Adequate precautions including the use of appropriate safety equipment are recommended for the preparation, administration and disposal of Vistide. The preparation of Vistide diluted solution should be done in a laminar flow biological safety cabinet. Personnel preparing the solution should wear surgical gloves, safety glasses and a closed front surgical-type gown with knit cuffs. If Vistide contacts the skin, wash membranes and flush thoroughly with water.

The appropriate dose of Vistide should be transferred from the vial to an infusion bag containing 100 ml 0.9% (normal) saline solution. The entire volume of the bag should be infused into the patient?s vein at a constant rate over a period of 1 hour using a standard infusion pump. The recommended dose, frequency of use, or rate of infusion must not be exceeded.

The chemical stability of Vistide mixed in saline solution has been demonstrated in glass bottles, in infusion bags composed of either polyvinyl chloride (PVC) composition or ethylene/propylene copolymer, and in PVC based vented IV administration sets. Other types of IV set tubing and infusion bags have not been studied.
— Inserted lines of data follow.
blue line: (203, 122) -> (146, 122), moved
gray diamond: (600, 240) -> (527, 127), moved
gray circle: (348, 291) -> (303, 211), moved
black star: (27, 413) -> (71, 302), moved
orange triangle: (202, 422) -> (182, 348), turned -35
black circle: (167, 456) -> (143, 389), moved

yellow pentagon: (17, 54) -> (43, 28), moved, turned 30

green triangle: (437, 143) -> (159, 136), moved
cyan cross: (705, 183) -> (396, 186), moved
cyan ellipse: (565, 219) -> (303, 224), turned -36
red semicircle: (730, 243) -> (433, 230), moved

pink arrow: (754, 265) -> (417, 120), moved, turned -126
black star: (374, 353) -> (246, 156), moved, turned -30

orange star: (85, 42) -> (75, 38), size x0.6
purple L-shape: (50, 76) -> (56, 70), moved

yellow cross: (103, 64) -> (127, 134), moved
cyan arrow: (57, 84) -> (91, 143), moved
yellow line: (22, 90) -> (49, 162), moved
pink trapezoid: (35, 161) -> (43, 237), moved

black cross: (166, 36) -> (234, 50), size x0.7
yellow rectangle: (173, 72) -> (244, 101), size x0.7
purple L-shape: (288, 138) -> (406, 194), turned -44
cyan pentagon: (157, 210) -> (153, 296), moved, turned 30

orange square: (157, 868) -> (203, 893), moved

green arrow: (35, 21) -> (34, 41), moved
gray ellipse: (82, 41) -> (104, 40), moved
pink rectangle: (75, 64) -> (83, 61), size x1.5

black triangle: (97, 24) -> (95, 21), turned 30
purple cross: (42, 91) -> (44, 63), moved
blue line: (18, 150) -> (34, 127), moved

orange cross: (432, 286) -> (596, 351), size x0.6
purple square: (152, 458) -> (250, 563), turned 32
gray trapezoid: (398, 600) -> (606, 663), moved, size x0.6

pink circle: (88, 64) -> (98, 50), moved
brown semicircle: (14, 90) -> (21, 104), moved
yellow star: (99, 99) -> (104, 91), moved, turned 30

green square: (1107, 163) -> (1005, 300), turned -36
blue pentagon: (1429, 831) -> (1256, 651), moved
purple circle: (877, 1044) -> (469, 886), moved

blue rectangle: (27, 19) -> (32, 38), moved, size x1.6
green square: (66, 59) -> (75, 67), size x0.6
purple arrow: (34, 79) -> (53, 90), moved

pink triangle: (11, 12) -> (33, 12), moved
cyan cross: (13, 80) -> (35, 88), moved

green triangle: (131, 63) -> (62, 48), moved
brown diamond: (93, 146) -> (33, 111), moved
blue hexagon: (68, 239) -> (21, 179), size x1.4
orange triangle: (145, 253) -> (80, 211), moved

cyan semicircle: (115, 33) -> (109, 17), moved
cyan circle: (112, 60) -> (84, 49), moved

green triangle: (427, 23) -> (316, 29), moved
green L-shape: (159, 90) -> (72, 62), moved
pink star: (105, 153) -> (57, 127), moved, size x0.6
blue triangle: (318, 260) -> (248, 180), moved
Compatibility of Vistide with Ringer?s Solution, Lactated Ringer?s Solution or bacteriostatic infusion fluids has not been evaluated.

From a microbiological point of view, the product must be used immediately.

Chemical and physical in-use stability has been demonstrated for up to 24 hours at 2 - 8ºC when dilution is performed under controlled and validated aseptic conditions. Storage beyond 24 hours or freezing is not recommended. Refrigerated infusion bags should be allowed to warm to room temperature prior to use.

Vistide is supplied in single-use vials. Partially used vials must be discarded.